List every line below containing "无线网络".
———
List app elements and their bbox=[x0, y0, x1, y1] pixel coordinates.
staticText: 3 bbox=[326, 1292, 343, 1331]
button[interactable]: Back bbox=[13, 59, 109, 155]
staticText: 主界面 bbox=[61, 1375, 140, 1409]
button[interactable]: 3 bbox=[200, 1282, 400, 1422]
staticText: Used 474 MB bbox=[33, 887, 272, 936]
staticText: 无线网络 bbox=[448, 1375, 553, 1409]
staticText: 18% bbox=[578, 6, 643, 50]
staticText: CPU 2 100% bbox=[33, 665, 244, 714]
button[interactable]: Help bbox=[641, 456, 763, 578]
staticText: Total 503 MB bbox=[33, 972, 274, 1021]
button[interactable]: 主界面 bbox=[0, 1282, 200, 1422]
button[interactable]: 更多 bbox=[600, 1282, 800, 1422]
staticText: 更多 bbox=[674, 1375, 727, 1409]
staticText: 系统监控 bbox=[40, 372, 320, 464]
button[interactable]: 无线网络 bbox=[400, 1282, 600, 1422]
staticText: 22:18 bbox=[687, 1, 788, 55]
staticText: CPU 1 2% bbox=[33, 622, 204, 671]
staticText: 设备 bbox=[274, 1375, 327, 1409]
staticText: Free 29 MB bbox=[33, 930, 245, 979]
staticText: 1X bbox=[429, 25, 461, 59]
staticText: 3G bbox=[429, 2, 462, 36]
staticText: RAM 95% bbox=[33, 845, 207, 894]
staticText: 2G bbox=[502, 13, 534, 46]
———
■ Reply to the exercise:
staticText: 无线网络 bbox=[448, 1375, 553, 1409]
button[interactable]: 无线网络 bbox=[400, 1282, 600, 1422]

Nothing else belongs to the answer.